[[ Input records, beginning ]]
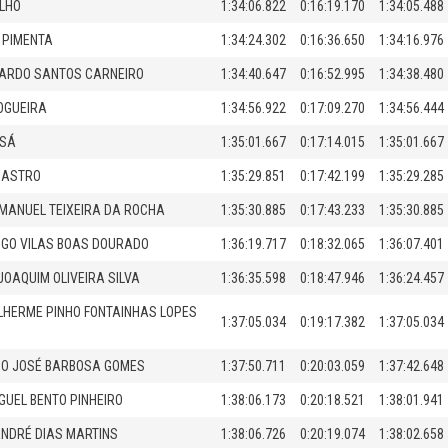
LHO
1:34:06.822
0:16:19.170
1:34:05.488
 PIMENTA
1:34:24.302
0:16:36.650
1:34:16.976
ICARDO SANTOS CARNEIRO
1:34:40.647
0:16:52.995
1:34:38.480
OGUEIRA
1:34:56.922
0:17:09.270
1:34:56.444
 SÁ
1:35:01.667
0:17:14.015
1:35:01.667
CASTRO
1:35:29.851
0:17:42.199
1:35:29.285
MANUEL TEIXEIRA DA ROCHA
1:35:30.885
0:17:43.233
1:35:30.885
GO VILAS BOAS DOURADO
1:36:19.717
0:18:32.065
1:36:07.401
JOAQUIM OLIVEIRA SILVA
1:36:35.598
0:18:47.946
1:36:24.457
LHERME PINHO FONTAINHAS LOPES
1:37:05.034
0:19:17.382
1:37:05.034
CO JOSÉ BARBOSA GOMES
1:37:50.711
0:20:03.059
1:37:42.648
GUEL BENTO PINHEIRO
1:38:06.173
0:20:18.521
1:38:01.941
NDRÉ DIAS MARTINS
1:38:06.726
0:20:19.074
1:38:02.658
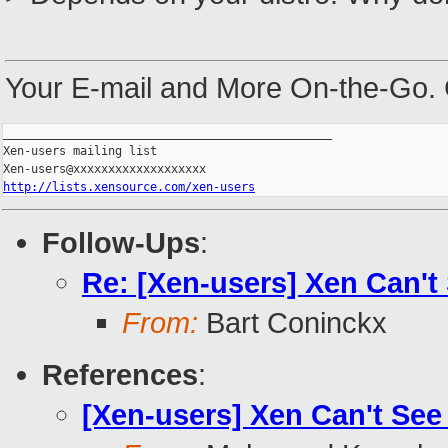
Your E-mail and More On-the-Go.
_______________________________________________

Xen-users mailing list

http://lists.xensource.com/xen-users
Follow-Ups
:
Re: [Xen-users] Xen Can't
From:
Bart Coninckx
References
:
[Xen-users] Xen Can't See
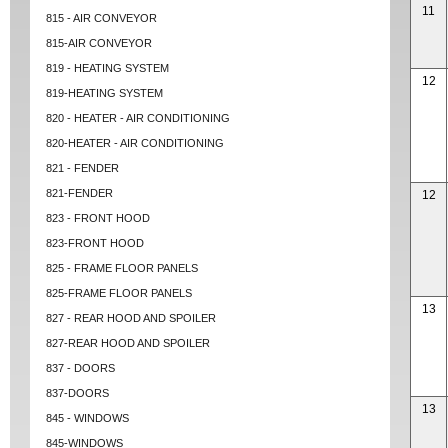
11
815 - AIR CONVEYOR
815-AIR CONVEYOR
819 - HEATING SYSTEM
12
819-HEATING SYSTEM
820 - HEATER - AIR CONDITIONING
820-HEATER - AIR CONDITIONING
821 - FENDER
821-FENDER
12
823 - FRONT HOOD
823-FRONT HOOD
825 - FRAME FLOOR PANELS
825-FRAME FLOOR PANELS
13
827 - REAR HOOD AND SPOILER
827-REAR HOOD AND SPOILER
837 - DOORS
837-DOORS
13
845 - WINDOWS
845-WINDOWS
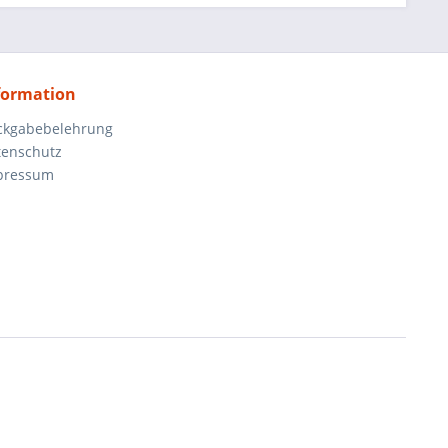
formation
ckgabebelehrung
tenschutz
pressum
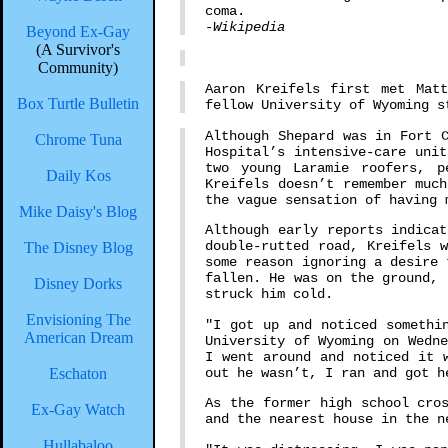
coma.
-Wikipedia
Beyond Ex-Gay
(A Survivor's
Community)
Aaron Kreifels first met Mat
Box Turtle Bulletin
fellow University of Wyoming s
Although Shepard was in Fort 
Chrome Tuna
Hospital’s intensive-care uni
two young Laramie roofers, 
Daily Kos
Kreifels doesn’t remember muc
the vague sensation of having 
Mike Daisy's Blog
Although early reports indica
double-rutted road, Kreifels 
The Disney Blog
some reason ignoring a desire 
fallen. He was on the ground, 
Disney Dorks
struck him cold.
Envisioning The
"I got up and noticed somethi
American Dream
University of Wyoming on Wedn
I went around and noticed it 
out he wasn’t, I ran and got h
Eschaton
As the former high school cro
Ex-Gay Watch
and the nearest house in the n
Hullabaloo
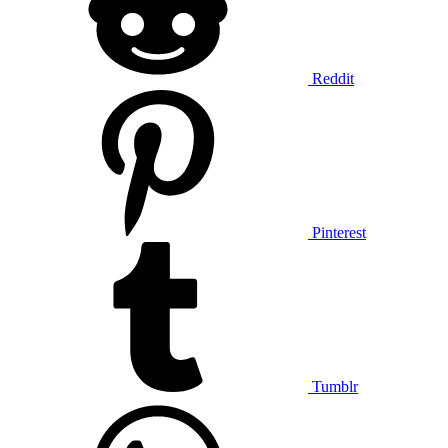
Reddit
Pinterest
Tumblr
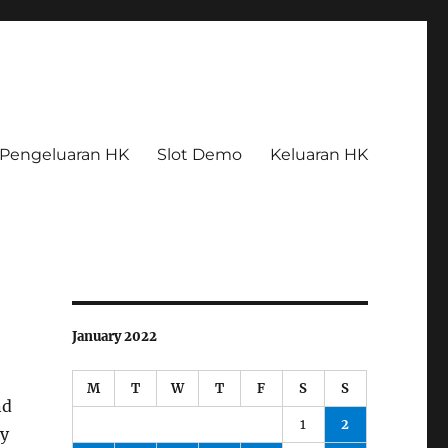
Pengeluaran HK
Slot Demo
Keluaran HK
January 2022
M
T
W
T
F
S
S
nd
1
2
ny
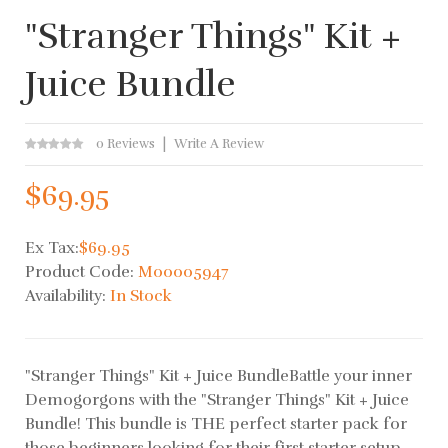
"Stranger Things" Kit +
Juice Bundle
0 Reviews
Write A Review
$69.95
Ex Tax:
$69.95
Product Code:
M00005947
Availability:
In Stock
"Stranger Things" Kit + Juice BundleBattle your inner
Demogorgons with the "Stranger Things" Kit + Juice
Bundle! This bundle is THE perfect starter pack for
those beginners looking for their first starter setup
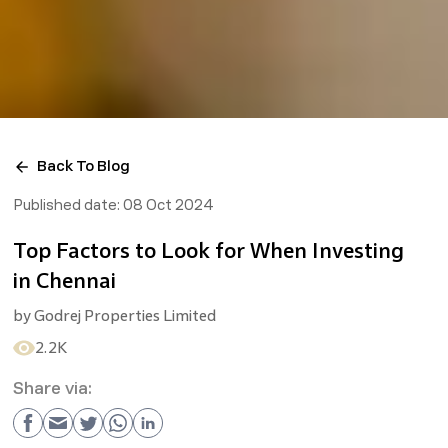
Back To Blog
Published date:
08 Oct 2024
Top Factors to Look for When Investing
in Chennai
by
Godrej Properties Limited
2.2K
Share via:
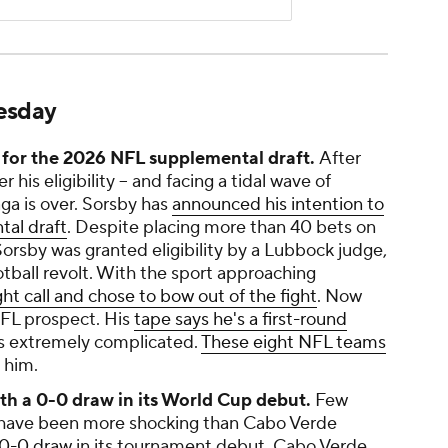
uesday
for the 2026 NFL supplemental draft.
After
his eligibility -- and facing a tidal wave of
aga is over. Sorsby has
announced his intention to
al draft
. Despite placing more than 40 bets on
Sorsby was granted eligibility by a Lubbock judge,
otball revolt. With the sport approaching
ht call and chose to bow out of the fight
. Now
NFL prospect. His
tape says he's a first-round
is extremely complicated.
These eight NFL teams
 him.
h a 0-0 draw in its World Cup debut.
Few
p have been more shocking than Cabo Verde
 0-0 draw
in its tournament debut. Cabo Verde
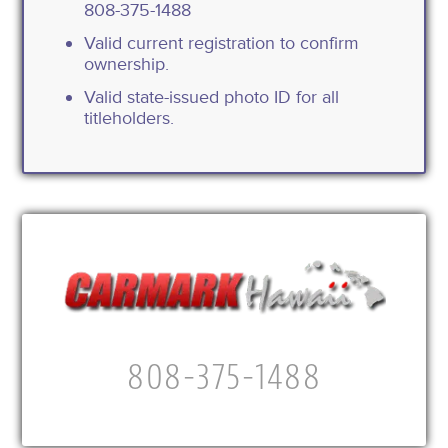
808-375-1488
Valid current registration to confirm
ownership.
Valid state-issued photo ID for all
titleholders.
808-375-1488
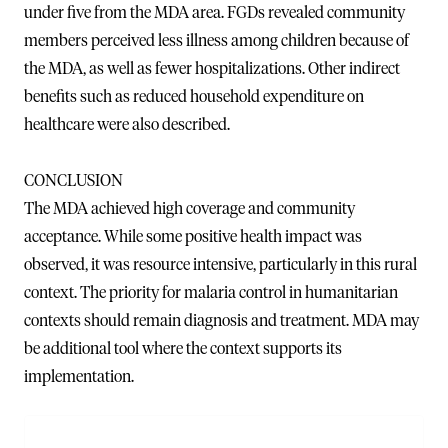
under five from the MDA area. FGDs revealed community
members perceived less illness among children because of
the MDA, as well as fewer hospitalizations. Other indirect
benefits such as reduced household expenditure on
healthcare were also described.
CONCLUSION
The MDA achieved high coverage and community
acceptance. While some positive health impact was
observed, it was resource intensive, particularly in this rural
context. The priority for malaria control in humanitarian
contexts should remain diagnosis and treatment. MDA may
be additional tool where the context supports its
implementation.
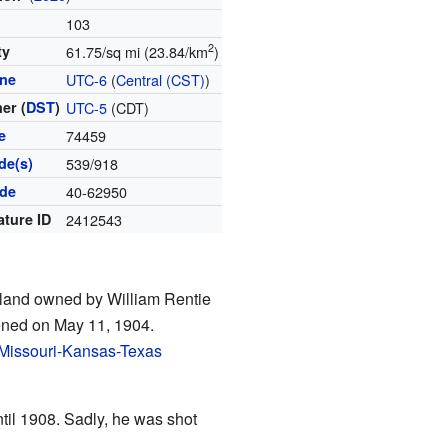
103
2
ty
61.75/sq mi (23.84/km
)
one
UTC-6
(
Central (CST)
)
er (
DST
)
UTC-5
(CDT)
e
74459
de(s)
539/918
ode
40-62950
ature ID
2412543
n land owned by William Rentie
ened on May 11, 1904.
Missouri-Kansas-Texas
ntil 1908. Sadly, he was shot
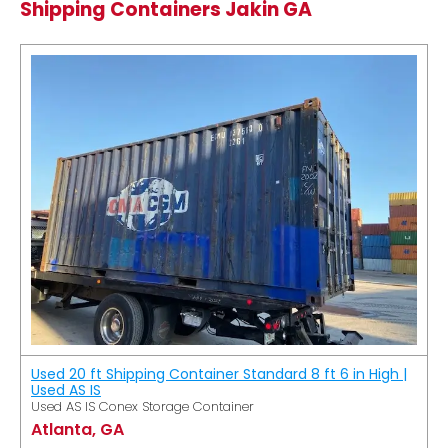
Shipping Containers Jakin GA
Used 20 ft Shipping Container Standard 8 ft 6 in High |
Used AS IS
Used AS IS Conex Storage Container
Atlanta, GA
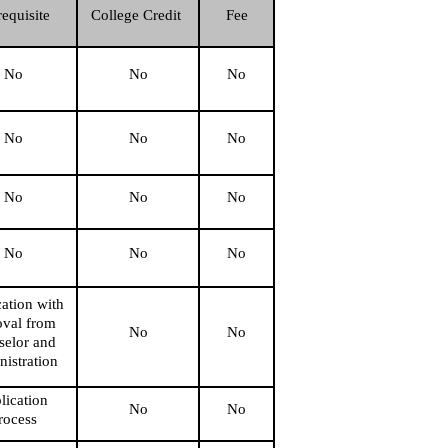
requisite
College Credit 
Fee
No
No
No
No
No
No
No
No
No
No
No
No
ation with 
val from 
No
No
elor and 
nistration
ication 
No
No
rocess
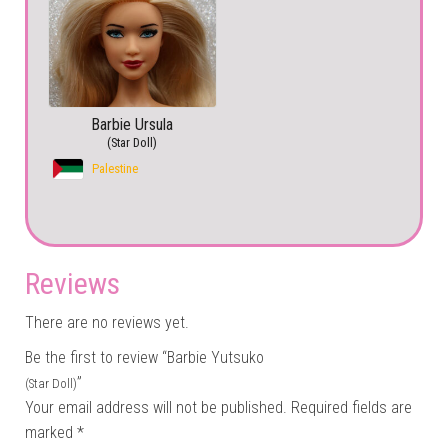
Barbie Ursula
(Star Doll)
Palestine
Reviews
There are no reviews yet.
Be the first to review “Barbie Yutsuko
”
(Star Doll)
Your email address will not be published.
Required fields are
marked
*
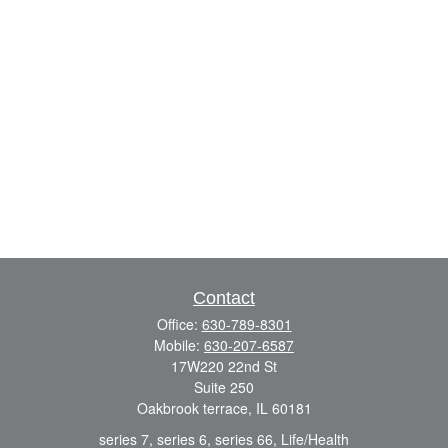
Contact
Office:
630-789-8301
Mobile:
630-207-6587
17W220 22nd St
Suite 250
Oakbrook terrace,
IL
60181
series 7, series 6, series 66, Life/Health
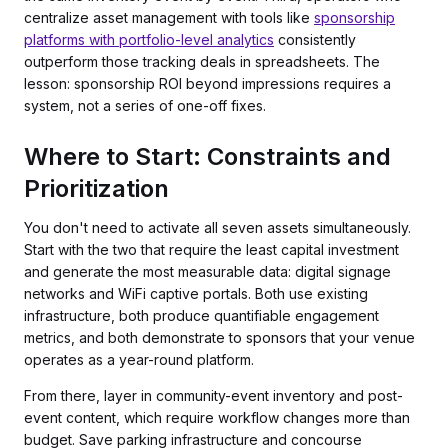
centralize asset management with tools like
sponsorship
platforms with portfolio-level analytics
consistently
outperform those tracking deals in spreadsheets. The
lesson: sponsorship ROI beyond impressions requires a
system, not a series of one-off fixes.
Where to Start: Constraints and
Prioritization
You don't need to activate all seven assets simultaneously.
Start with the two that require the least capital investment
and generate the most measurable data: digital signage
networks and WiFi captive portals. Both use existing
infrastructure, both produce quantifiable engagement
metrics, and both demonstrate to sponsors that your venue
operates as a year-round platform.
From there, layer in community-event inventory and post-
event content, which require workflow changes more than
budget. Save parking infrastructure and concourse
[[ Input records, end ]]
• Task description: Each entry must be retyped word for word, with every image omitted.

• Expected answer:
LHO
1:34:06.822
0:16:19.170
1:34:05.488
 PIMENTA
1:34:24.302
0:16:36.650
1:34:16.976
ICARDO SANTOS CARNEIRO
1:34:40.647
0:16:52.995
1:34:38.480
OGUEIRA
1:34:56.922
0:17:09.270
1:34:56.444
 SÁ
1:35:01.667
0:17:14.015
1:35:01.667
CASTRO
1:35:29.851
0:17:42.199
1:35:29.285
MANUEL TEIXEIRA DA ROCHA
1:35:30.885
0:17:43.233
1:35:30.885
GO VILAS BOAS DOURADO
1:36:19.717
0:18:32.065
1:36:07.401
JOAQUIM OLIVEIRA SILVA
1:36:35.598
0:18:47.946
1:36:24.457
LHERME PINHO FONTAINHAS LOPES
1:37:05.034
0:19:17.382
1:37:05.034
CO JOSÉ BARBOSA GOMES
1:37:50.711
0:20:03.059
1:37:42.648
GUEL BENTO PINHEIRO
1:38:06.173
0:20:18.521
1:38:01.941
NDRÉ DIAS MARTINS
1:38:06.726
0:20:19.074
1:38:02.658
Your E-mail and More On-the-Go.
_______________________________________________

Xen-users mailing list

http://lists.xensource.com/xen-users
Follow-Ups
:
Re: [Xen-users] Xen Can't
From:
Bart Coninckx
References
:
[Xen-users] Xen Can't See
11
815 - AIR CONVEYOR
815-AIR CONVEYOR
819 - HEATING SYSTEM
12
819-HEATING SYSTEM
820 - HEATER - AIR CONDITIONING
820-HEATER - AIR CONDITIONING
821 - FENDER
821-FENDER
12
823 - FRONT HOOD
823-FRONT HOOD
825 - FRAME FLOOR PANELS
825-FRAME FLOOR PANELS
13
827 - REAR HOOD AND SPOILER
827-REAR HOOD AND SPOILER
837 - DOORS
837-DOORS
13
845 - WINDOWS
845-WINDOWS
formation
ckgabebelehrung
tenschutz
pressum
coma.
-Wikipedia
Beyond Ex-Gay
(A Survivor's
Community)
Aaron Kreifels first met Mat
Box Turtle Bulletin
fellow University of Wyoming s
Although Shepard was in Fort 
Chrome Tuna
Hospital’s intensive-care uni
two young Laramie roofers, 
Daily Kos
Kreifels doesn’t remember muc
the vague sensation of having 
Mike Daisy's Blog
Although early reports indica
double-rutted road, Kreifels 
The Disney Blog
some reason ignoring a desire 
fallen. He was on the ground, 
Disney Dorks
struck him cold.
Envisioning The
"I got up and noticed somethi
American Dream
University of Wyoming on Wedn
I went around and noticed it 
out he wasn’t, I ran and got h
Eschaton
As the former high school cro
Ex-Gay Watch
and the nearest house in the n
Hullabaloo
Reddit
Pinterest
Tumblr
Pengeluaran HK
Slot Demo
Keluaran HK
January 2022
M
T
W
T
F
S
S
nd
1
2
ny
"Stranger Things" Kit +
Juice Bundle
0 Reviews
Write A Review
$69.95
Ex Tax:
$69.95
Product Code:
M00005947
Availability:
In Stock
"Stranger Things" Kit + Juice BundleBattle your inner
Demogorgons with the "Stranger Things" Kit + Juice
Bundle! This bundle is THE perfect starter pack for
those beginners looking for their first starter setup
Back To Blog
Published date:
08 Oct 2024
Top Factors to Look for When Investing
in Chennai
by
Godrej Properties Limited
2.2K
Share via:
uesday
for the 2026 NFL supplemental draft.
After
his eligibility -- and facing a tidal wave of
aga is over. Sorsby has
announced his intention to
al draft
. Despite placing more than 40 bets on
Sorsby was granted eligibility by a Lubbock judge,
otball revolt. With the sport approaching
ht call and chose to bow out of the fight
. Now
NFL prospect. His
tape says he's a first-round
is extremely complicated.
These eight NFL teams
 him.
h a 0-0 draw in its World Cup debut.
Few
p have been more shocking than Cabo Verde
 0-0 draw
in its tournament debut. Cabo Verde
808-375-1488
Valid current registration to confirm
ownership.
Valid state-issued photo ID for all
titleholders.
808-375-1488
under five from the MDA area. FGDs revealed community
members perceived less illness among children because of
the MDA, as well as fewer hospitalizations. Other indirect
benefits such as reduced household expenditure on
healthcare were also described.
CONCLUSION
The MDA achieved high coverage and community
acceptance. While some positive health impact was
observed, it was resource intensive, particularly in this rural
context. The priority for malaria control in humanitarian
contexts should remain diagnosis and treatment. MDA may
be additional tool where the context supports its
implementation.
103
2
ty
61.75/sq mi (23.84/km
)
one
UTC-6
(
Central (CST)
)
er (
DST
)
UTC-5
(CDT)
e
74459
de(s)
539/918
ode
40-62950
ature ID
2412543
n land owned by William Rentie
ened on May 11, 1904.
Missouri-Kansas-Texas
ntil 1908. Sadly, he was shot
Shipping Containers Jakin GA
Used 20 ft Shipping Container Standard 8 ft 6 in High |
Used AS IS
Used AS IS Conex Storage Container
Atlanta, GA
requisite
College Credit 
Fee
No
No
No
No
No
No
No
No
No
No
No
No
ation with 
val from 
No
No
elor and 
nistration
ication 
No
No
rocess
Barbie Ursula
(Star Doll)
Palestine
Reviews
There are no reviews yet.
Be the first to review “Barbie Yutsuko
”
(Star Doll)
Your email address will not be published.
Required fields are
marked
*
Contact
Office:
630-789-8301
Mobile:
630-207-6587
17W220 22nd St
Suite 250
Oakbrook terrace,
IL
60181
series 7, series 6, series 66, Life/Health
centralize asset management with tools like
sponsorship
platforms with portfolio-level analytics
consistently
outperform those tracking deals in spreadsheets. The
lesson: sponsorship ROI beyond impressions requires a
system, not a series of one-off fixes.
Where to Start: Constraints and
Prioritization
You don't need to activate all seven assets simultaneously.
Start with the two that require the least capital investment
and generate the most measurable data: digital signage
networks and WiFi captive portals. Both use existing
infrastructure, both produce quantifiable engagement
metrics, and both demonstrate to sponsors that your venue
operates as a year-round platform.
From there, layer in community-event inventory and post-
event content, which require workflow changes more than
budget. Save parking infrastructure and concourse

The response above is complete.